EXERCISE DIRECTIONS:
Each entry needs to be copied exactly, with nothing left out.
── DATA UNDER STUDY
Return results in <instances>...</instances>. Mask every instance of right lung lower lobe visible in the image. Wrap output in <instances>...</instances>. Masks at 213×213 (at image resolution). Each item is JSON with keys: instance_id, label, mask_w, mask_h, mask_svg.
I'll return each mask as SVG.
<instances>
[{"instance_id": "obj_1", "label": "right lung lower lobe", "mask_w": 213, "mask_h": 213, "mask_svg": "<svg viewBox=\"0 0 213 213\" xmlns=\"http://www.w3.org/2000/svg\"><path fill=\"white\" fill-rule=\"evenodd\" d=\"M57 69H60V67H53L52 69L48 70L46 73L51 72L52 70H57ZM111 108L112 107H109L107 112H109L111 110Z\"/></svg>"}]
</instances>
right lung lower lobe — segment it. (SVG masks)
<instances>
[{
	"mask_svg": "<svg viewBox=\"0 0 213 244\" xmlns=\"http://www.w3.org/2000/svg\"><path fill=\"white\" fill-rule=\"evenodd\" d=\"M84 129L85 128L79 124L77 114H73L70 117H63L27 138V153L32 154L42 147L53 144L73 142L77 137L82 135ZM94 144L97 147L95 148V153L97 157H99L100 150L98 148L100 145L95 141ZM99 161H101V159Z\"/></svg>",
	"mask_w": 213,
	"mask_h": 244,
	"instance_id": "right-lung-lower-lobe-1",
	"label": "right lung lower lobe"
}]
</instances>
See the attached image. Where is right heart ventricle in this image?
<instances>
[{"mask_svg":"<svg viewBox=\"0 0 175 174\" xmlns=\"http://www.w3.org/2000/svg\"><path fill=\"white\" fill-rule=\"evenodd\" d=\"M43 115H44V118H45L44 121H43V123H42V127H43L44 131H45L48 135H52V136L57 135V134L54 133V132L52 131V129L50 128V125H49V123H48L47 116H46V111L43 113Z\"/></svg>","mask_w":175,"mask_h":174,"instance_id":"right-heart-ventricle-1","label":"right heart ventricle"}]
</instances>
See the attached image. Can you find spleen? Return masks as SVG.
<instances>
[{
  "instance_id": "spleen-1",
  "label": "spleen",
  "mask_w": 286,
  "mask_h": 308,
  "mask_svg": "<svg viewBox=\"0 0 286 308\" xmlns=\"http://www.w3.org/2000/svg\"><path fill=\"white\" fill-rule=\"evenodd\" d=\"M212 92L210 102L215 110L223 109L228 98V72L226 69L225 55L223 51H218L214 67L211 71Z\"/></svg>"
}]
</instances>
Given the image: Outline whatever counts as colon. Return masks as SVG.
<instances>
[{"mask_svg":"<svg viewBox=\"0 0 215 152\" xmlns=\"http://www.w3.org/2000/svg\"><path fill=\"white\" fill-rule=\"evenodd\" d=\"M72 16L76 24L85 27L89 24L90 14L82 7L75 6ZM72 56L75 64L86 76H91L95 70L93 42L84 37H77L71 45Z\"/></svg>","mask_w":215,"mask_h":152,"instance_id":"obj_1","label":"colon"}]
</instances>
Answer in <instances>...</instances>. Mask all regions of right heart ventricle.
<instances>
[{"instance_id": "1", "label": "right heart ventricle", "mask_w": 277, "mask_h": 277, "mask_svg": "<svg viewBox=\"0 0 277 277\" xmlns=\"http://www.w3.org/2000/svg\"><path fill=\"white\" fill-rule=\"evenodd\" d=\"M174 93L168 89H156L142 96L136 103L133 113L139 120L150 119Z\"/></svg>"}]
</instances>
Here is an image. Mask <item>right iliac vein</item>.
────
TASK ANSWER:
Return results in <instances>...</instances>. Mask every instance of right lung lower lobe visible in the image. Wrap output in <instances>...</instances>. Masks at 213×213 (at image resolution). Each item is JSON with keys: instance_id, label, mask_w, mask_h, mask_svg.
I'll return each mask as SVG.
<instances>
[{"instance_id": "obj_1", "label": "right lung lower lobe", "mask_w": 213, "mask_h": 213, "mask_svg": "<svg viewBox=\"0 0 213 213\" xmlns=\"http://www.w3.org/2000/svg\"><path fill=\"white\" fill-rule=\"evenodd\" d=\"M57 69H60V67H53L52 69L48 70L46 73L51 72L52 70H57ZM111 108L112 107H109L107 112H109L111 110Z\"/></svg>"}]
</instances>
right lung lower lobe — segment it. (SVG masks)
<instances>
[{
	"mask_svg": "<svg viewBox=\"0 0 213 244\" xmlns=\"http://www.w3.org/2000/svg\"><path fill=\"white\" fill-rule=\"evenodd\" d=\"M84 129L85 128L79 124L77 114H73L70 117H63L27 138V153L32 154L42 147L53 144L73 142L77 137L82 135ZM94 144L97 147L95 148V153L97 157H99L100 150L98 148L100 145L95 141ZM99 161H101V159Z\"/></svg>",
	"mask_w": 213,
	"mask_h": 244,
	"instance_id": "right-lung-lower-lobe-1",
	"label": "right lung lower lobe"
}]
</instances>
See the attached image. Where is right heart ventricle in this image?
<instances>
[{"mask_svg":"<svg viewBox=\"0 0 175 174\" xmlns=\"http://www.w3.org/2000/svg\"><path fill=\"white\" fill-rule=\"evenodd\" d=\"M43 115H44V118H45L44 121H43V123H42V127H43L44 131H45L48 135H52V136L57 135V134L54 133V132L52 131V129L50 128V125H49V123H48L47 116H46V111L43 113Z\"/></svg>","mask_w":175,"mask_h":174,"instance_id":"right-heart-ventricle-1","label":"right heart ventricle"}]
</instances>
See the attached image. Can you find spleen? Return masks as SVG.
<instances>
[{
  "instance_id": "spleen-1",
  "label": "spleen",
  "mask_w": 286,
  "mask_h": 308,
  "mask_svg": "<svg viewBox=\"0 0 286 308\" xmlns=\"http://www.w3.org/2000/svg\"><path fill=\"white\" fill-rule=\"evenodd\" d=\"M212 92L210 102L215 110L223 109L228 98V72L226 69L225 55L223 51H218L214 67L211 71Z\"/></svg>"
}]
</instances>
Given the image: Outline whatever counts as colon. Return masks as SVG.
<instances>
[{"mask_svg":"<svg viewBox=\"0 0 215 152\" xmlns=\"http://www.w3.org/2000/svg\"><path fill=\"white\" fill-rule=\"evenodd\" d=\"M72 16L76 24L85 27L89 24L90 14L82 7L75 6ZM72 56L75 64L86 76H91L95 70L93 42L84 37H77L71 45Z\"/></svg>","mask_w":215,"mask_h":152,"instance_id":"obj_1","label":"colon"}]
</instances>
Answer in <instances>...</instances>. Mask all regions of right heart ventricle.
<instances>
[{"instance_id": "1", "label": "right heart ventricle", "mask_w": 277, "mask_h": 277, "mask_svg": "<svg viewBox=\"0 0 277 277\" xmlns=\"http://www.w3.org/2000/svg\"><path fill=\"white\" fill-rule=\"evenodd\" d=\"M174 93L168 89H156L142 96L136 103L133 113L139 120L150 119Z\"/></svg>"}]
</instances>
Here is an image. Mask <item>right iliac vein</item>.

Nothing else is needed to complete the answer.